(Assignment):
Pick each line that has "tiến" out of the records.
Top of Records for this task
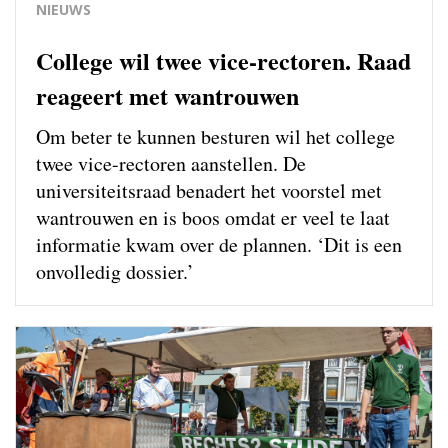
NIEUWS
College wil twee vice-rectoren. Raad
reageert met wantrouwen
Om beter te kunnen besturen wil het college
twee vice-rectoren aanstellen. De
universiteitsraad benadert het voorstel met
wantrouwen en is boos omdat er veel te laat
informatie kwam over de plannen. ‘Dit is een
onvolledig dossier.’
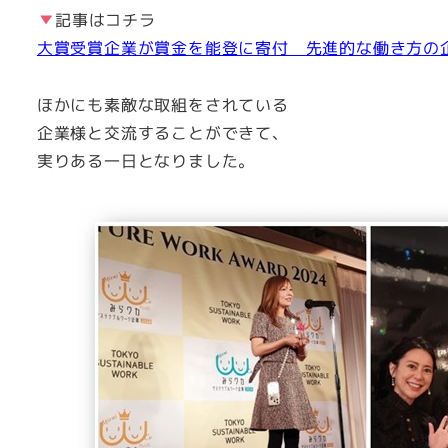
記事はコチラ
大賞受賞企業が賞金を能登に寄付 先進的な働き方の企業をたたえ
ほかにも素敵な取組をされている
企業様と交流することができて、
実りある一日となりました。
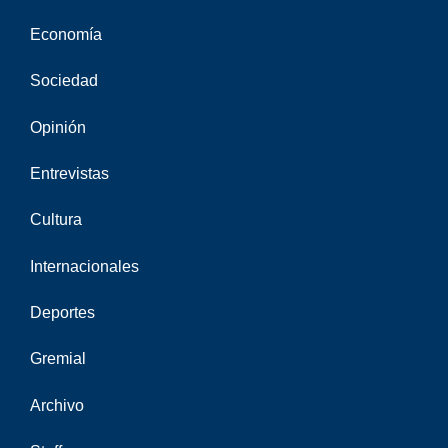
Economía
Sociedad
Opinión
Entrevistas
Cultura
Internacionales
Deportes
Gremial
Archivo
Bottom of Records for this task
Top of Records for this task
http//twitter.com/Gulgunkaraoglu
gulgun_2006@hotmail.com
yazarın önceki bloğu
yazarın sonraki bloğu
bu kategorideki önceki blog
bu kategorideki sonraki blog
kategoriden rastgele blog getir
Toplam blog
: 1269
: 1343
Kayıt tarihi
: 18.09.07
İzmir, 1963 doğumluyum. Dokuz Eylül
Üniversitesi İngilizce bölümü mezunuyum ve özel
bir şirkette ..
Bottom of Records for this task
Top of Records for this task
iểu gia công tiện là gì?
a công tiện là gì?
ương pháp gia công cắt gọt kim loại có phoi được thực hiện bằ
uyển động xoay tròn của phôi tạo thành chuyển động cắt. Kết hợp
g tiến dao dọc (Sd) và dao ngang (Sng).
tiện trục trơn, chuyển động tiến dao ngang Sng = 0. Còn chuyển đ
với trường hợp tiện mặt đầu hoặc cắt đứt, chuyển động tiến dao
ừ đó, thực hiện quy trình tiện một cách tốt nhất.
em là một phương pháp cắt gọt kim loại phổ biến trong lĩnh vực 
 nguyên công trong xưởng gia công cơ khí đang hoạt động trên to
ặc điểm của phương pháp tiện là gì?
Bottom of Records for this task
(Exercise result):
g tiến dao dọc (Sd) và dao ngang (Sng).
tiện trục trơn, chuyển động tiến dao ngang Sng = 0. Còn chuyển đ
với trường hợp tiện mặt đầu hoặc cắt đứt, chuyển động tiến dao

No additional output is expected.